Provided data:

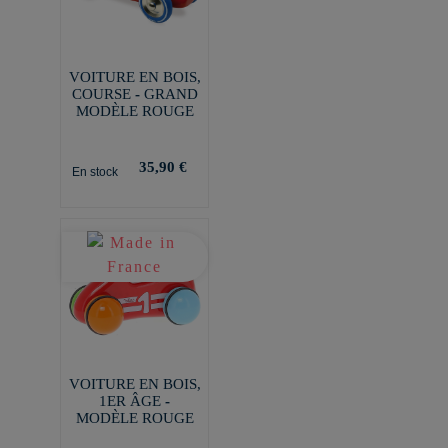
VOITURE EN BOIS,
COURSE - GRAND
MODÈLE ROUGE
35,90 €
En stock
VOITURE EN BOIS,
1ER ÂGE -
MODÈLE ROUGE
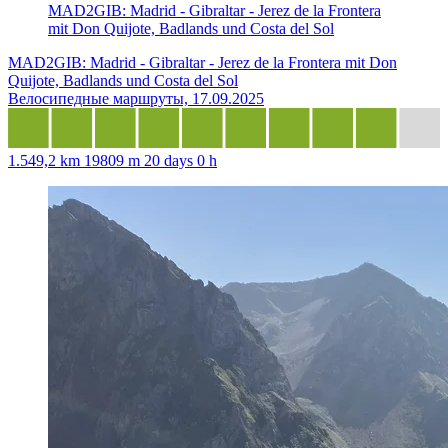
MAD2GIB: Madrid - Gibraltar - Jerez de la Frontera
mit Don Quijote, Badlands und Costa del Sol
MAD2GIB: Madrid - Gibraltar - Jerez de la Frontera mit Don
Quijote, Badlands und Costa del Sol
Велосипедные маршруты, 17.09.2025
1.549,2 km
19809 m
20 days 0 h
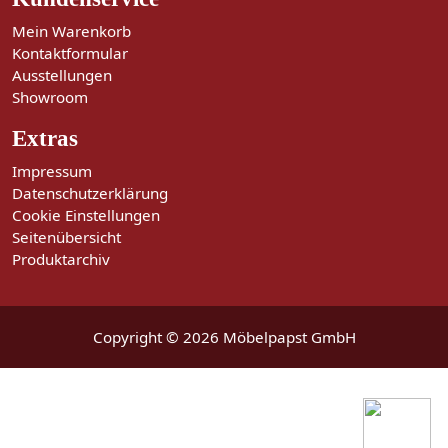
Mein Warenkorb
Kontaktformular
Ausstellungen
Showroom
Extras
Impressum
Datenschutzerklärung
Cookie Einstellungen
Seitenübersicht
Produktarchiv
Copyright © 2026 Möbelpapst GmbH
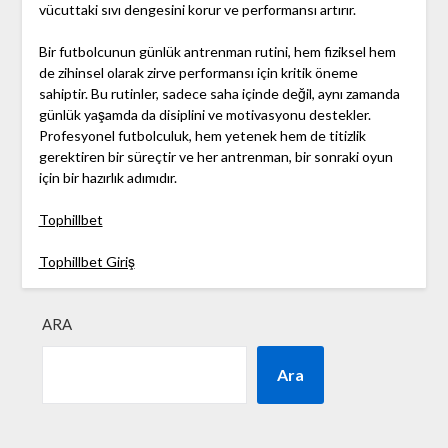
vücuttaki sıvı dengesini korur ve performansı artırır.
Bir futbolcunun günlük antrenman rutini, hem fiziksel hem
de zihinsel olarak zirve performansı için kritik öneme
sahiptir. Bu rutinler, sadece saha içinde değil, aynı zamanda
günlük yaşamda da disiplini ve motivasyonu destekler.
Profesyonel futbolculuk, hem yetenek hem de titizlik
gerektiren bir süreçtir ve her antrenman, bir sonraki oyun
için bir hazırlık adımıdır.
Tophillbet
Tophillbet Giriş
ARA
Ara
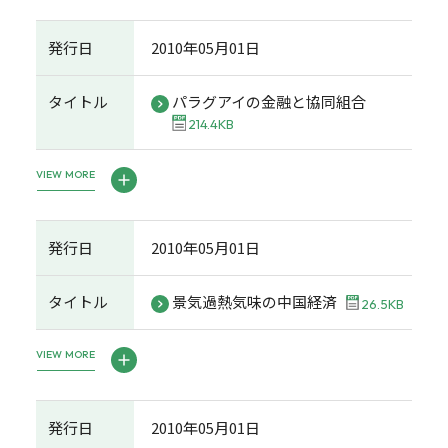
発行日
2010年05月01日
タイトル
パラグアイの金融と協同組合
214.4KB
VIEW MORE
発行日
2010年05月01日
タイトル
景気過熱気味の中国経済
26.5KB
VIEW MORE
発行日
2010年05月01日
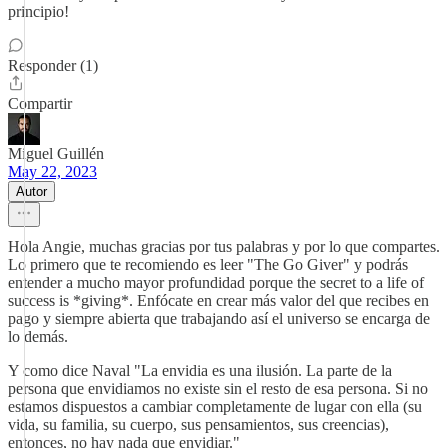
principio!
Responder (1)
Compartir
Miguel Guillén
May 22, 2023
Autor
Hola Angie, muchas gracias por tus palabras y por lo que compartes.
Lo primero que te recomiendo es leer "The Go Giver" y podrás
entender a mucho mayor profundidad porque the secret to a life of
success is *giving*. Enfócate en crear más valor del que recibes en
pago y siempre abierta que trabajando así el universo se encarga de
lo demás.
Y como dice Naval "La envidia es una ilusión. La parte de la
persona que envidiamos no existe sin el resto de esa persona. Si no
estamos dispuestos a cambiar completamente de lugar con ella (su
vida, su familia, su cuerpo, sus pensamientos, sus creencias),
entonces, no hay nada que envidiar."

--

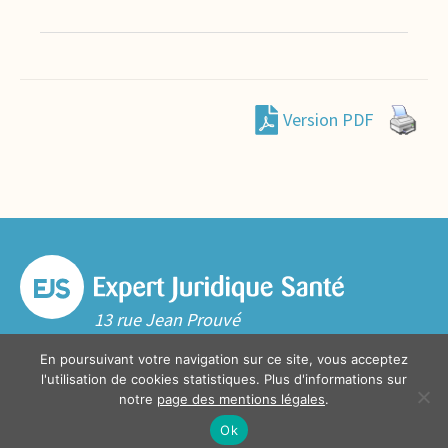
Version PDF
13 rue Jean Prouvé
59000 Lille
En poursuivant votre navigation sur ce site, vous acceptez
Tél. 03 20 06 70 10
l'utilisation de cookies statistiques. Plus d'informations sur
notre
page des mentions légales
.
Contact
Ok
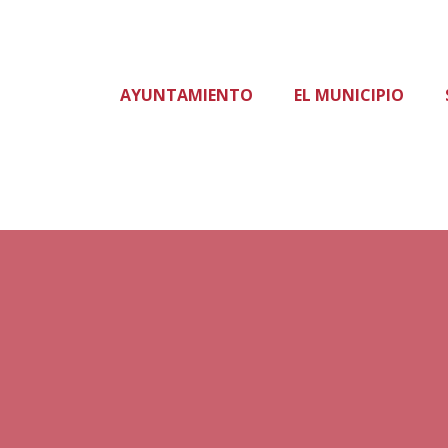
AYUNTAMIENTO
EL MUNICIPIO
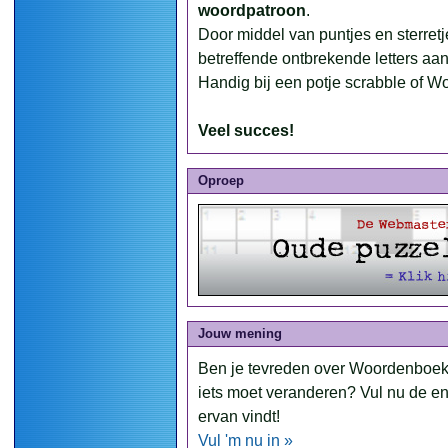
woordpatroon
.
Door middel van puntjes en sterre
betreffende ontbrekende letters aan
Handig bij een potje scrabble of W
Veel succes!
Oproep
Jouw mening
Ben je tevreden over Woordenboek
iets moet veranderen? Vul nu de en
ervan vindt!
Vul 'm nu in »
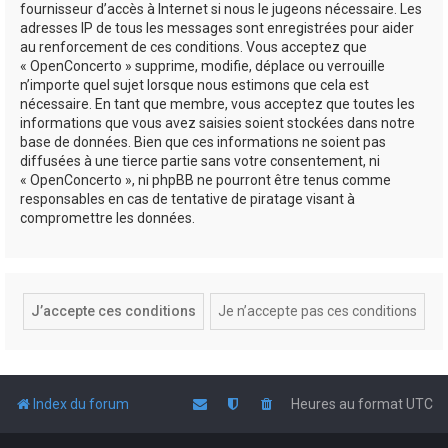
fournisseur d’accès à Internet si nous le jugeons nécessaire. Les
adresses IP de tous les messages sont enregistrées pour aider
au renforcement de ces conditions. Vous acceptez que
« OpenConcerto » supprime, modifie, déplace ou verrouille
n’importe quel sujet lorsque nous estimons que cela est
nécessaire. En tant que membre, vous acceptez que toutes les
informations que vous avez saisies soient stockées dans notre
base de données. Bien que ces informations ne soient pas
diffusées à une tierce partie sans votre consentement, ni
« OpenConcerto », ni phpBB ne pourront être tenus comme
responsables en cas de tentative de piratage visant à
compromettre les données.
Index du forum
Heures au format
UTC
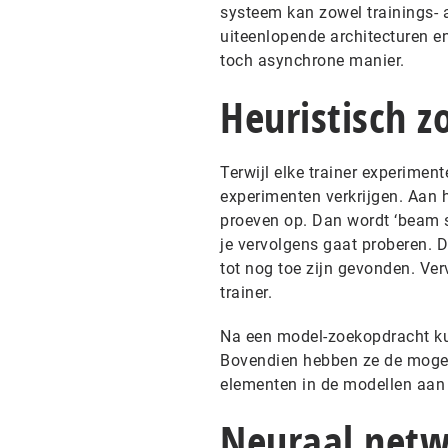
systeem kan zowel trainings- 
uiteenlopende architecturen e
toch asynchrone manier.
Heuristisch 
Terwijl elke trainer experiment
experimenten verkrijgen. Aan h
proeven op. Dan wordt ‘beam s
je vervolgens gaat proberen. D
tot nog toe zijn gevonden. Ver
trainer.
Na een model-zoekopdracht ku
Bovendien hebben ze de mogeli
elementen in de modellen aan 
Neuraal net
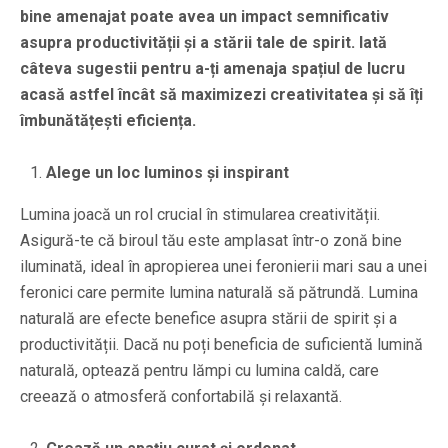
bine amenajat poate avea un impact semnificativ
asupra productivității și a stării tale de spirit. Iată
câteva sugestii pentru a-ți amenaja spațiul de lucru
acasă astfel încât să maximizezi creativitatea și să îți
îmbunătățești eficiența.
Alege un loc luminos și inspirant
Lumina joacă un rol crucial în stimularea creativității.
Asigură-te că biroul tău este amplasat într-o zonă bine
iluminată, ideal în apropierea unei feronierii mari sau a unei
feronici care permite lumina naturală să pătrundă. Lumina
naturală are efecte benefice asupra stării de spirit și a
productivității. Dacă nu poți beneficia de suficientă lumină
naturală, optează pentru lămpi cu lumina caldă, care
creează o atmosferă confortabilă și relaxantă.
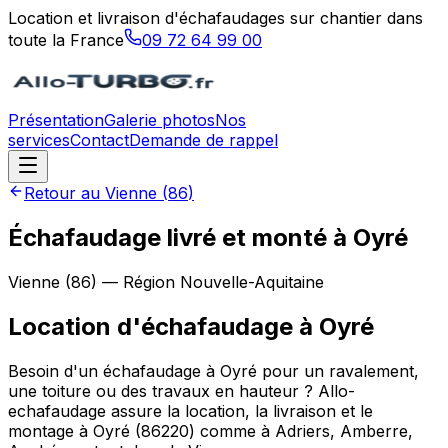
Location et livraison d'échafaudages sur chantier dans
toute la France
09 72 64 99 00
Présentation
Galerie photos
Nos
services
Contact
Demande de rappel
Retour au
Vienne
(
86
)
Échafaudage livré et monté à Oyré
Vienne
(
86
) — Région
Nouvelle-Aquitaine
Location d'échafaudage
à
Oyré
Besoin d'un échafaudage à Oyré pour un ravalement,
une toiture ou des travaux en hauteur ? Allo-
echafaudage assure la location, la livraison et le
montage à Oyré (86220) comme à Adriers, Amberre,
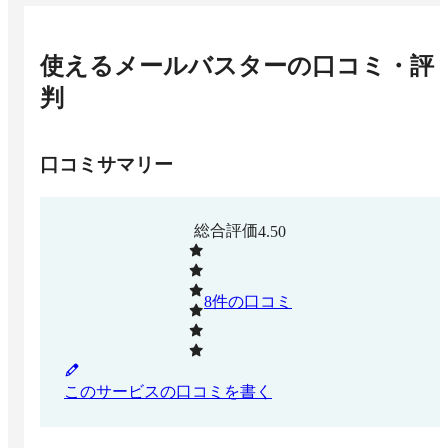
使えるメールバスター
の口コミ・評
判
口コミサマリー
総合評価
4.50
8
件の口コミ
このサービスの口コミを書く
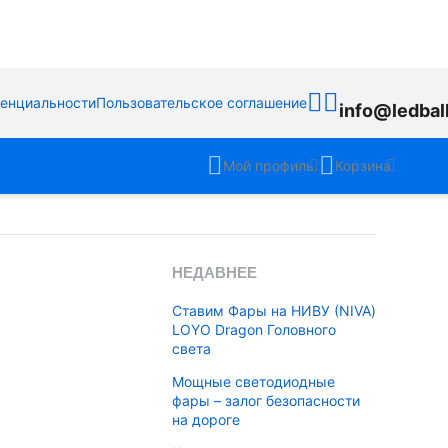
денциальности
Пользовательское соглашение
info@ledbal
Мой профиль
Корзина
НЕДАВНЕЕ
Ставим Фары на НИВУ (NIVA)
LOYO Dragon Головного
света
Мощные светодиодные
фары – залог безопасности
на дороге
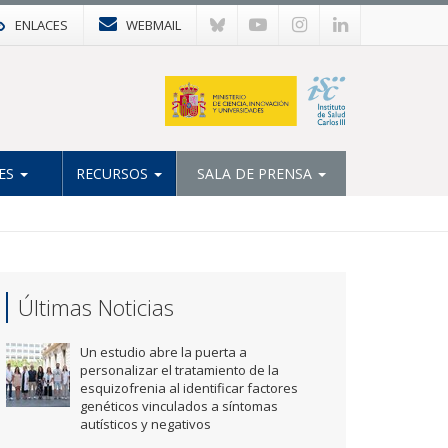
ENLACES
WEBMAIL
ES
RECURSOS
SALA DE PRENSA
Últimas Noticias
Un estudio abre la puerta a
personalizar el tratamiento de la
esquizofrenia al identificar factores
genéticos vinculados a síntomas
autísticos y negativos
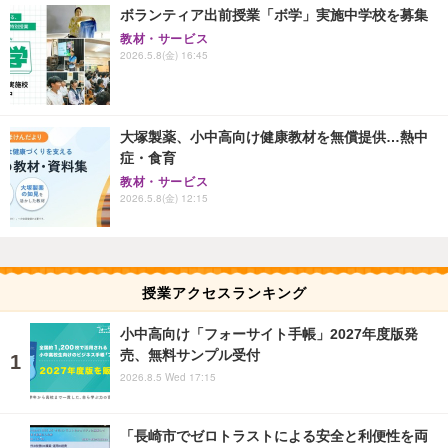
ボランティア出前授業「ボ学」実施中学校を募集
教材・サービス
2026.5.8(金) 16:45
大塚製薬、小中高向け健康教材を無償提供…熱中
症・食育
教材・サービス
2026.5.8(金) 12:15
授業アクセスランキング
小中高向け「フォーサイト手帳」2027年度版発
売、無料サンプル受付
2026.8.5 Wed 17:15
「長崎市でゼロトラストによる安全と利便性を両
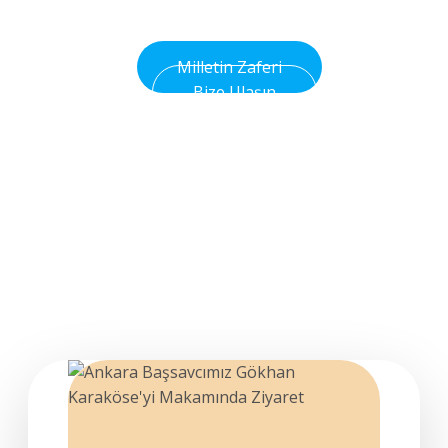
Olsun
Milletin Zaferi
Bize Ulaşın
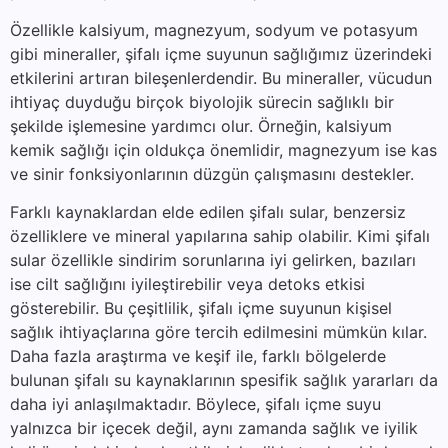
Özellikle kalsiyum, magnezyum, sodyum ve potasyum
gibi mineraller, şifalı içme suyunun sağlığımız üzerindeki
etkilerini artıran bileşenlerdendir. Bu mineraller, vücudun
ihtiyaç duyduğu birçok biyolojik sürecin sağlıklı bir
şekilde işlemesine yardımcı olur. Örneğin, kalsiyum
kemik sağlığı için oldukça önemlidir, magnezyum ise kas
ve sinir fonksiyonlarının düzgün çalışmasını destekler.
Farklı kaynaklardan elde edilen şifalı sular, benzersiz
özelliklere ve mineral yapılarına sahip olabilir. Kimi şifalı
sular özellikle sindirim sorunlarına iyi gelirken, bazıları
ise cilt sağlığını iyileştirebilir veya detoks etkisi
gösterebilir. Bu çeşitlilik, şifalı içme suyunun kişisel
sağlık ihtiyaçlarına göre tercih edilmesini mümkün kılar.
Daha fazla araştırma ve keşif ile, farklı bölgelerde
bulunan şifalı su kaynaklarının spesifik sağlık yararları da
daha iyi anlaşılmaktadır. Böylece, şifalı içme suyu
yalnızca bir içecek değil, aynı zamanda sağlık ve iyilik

* * *

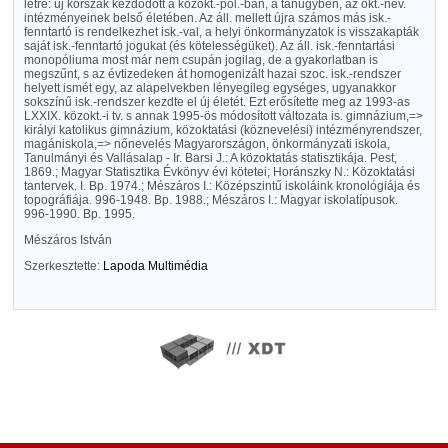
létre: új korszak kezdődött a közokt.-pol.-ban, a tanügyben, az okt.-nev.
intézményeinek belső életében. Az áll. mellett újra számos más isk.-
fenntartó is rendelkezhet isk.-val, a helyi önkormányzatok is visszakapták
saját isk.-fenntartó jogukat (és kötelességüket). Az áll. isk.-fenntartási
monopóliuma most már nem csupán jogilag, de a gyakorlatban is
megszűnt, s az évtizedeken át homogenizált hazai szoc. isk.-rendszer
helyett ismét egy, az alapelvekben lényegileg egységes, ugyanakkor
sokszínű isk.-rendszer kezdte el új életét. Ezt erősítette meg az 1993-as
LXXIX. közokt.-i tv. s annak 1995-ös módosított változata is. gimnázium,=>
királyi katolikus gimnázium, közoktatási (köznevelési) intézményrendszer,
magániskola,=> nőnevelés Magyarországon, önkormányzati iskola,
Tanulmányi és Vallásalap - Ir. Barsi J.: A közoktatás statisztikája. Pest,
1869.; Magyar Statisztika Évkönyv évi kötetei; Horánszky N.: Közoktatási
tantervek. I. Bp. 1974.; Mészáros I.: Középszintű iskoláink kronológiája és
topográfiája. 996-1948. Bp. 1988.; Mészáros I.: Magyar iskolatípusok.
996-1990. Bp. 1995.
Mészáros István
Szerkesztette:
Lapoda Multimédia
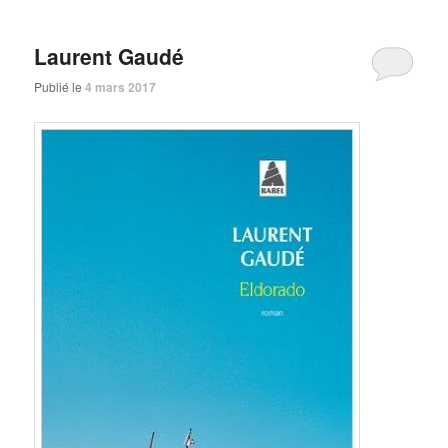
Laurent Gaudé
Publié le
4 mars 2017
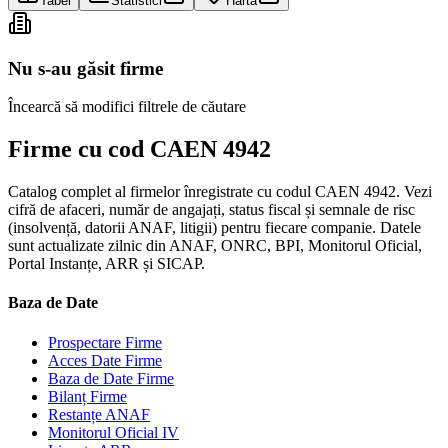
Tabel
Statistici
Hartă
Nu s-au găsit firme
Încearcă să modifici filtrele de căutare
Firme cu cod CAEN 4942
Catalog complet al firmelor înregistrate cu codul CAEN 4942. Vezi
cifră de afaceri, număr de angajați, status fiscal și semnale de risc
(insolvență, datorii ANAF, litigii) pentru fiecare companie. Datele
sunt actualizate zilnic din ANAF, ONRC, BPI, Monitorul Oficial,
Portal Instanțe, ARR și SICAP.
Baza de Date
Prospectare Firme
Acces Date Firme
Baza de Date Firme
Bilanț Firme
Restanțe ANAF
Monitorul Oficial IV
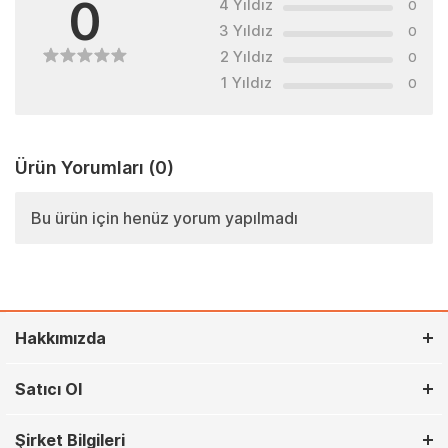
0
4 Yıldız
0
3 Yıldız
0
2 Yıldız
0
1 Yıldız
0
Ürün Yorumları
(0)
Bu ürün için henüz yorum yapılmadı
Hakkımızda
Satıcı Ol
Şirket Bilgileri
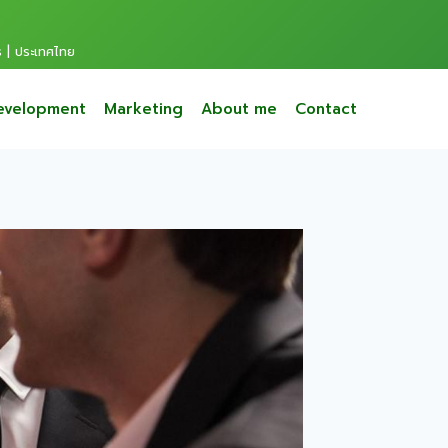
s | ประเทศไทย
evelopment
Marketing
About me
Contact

Task brief:
Within the listing above, give again exactly every line from the line with "şekilde işlemesine yardımcı" through the line with "yalnızca bir içecek", both included, and no other line.

Answer area:
şekilde işlemesine yardımcı olur. Örneğin, kalsiyum
kemik sağlığı için oldukça önemlidir, magnezyum ise kas
ve sinir fonksiyonlarının düzgün çalışmasını destekler.
Farklı kaynaklardan elde edilen şifalı sular, benzersiz
özelliklere ve mineral yapılarına sahip olabilir. Kimi şifalı
sular özellikle sindirim sorunlarına iyi gelirken, bazıları
ise cilt sağlığını iyileştirebilir veya detoks etkisi
gösterebilir. Bu çeşitlilik, şifalı içme suyunun kişisel
sağlık ihtiyaçlarına göre tercih edilmesini mümkün kılar.
Daha fazla araştırma ve keşif ile, farklı bölgelerde
bulunan şifalı su kaynaklarının spesifik sağlık yararları da
daha iyi anlaşılmaktadır. Böylece, şifalı içme suyu
yalnızca bir içecek değil, aynı zamanda sağlık ve iyilik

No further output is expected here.